■ **What you should do**
Nothing but an exact copy is wanted here: the line with "reliability of the" and all the lines that follow it in the entries below.

■ **Data excerpts**
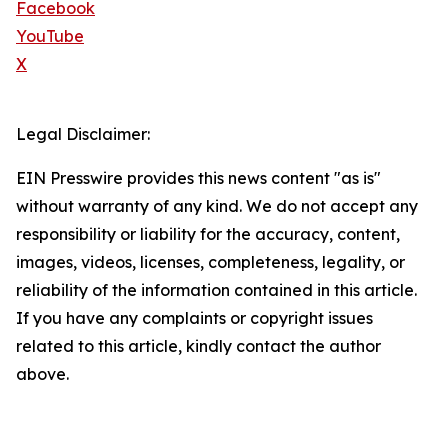
Facebook
YouTube
X
Legal Disclaimer:
EIN Presswire provides this news content "as is"
without warranty of any kind. We do not accept any
responsibility or liability for the accuracy, content,
images, videos, licenses, completeness, legality, or
reliability of the information contained in this article.
If you have any complaints or copyright issues
related to this article, kindly contact the author
above.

■ **Solution for this exercise**
reliability of the information contained in this article.
If you have any complaints or copyright issues
related to this article, kindly contact the author
above.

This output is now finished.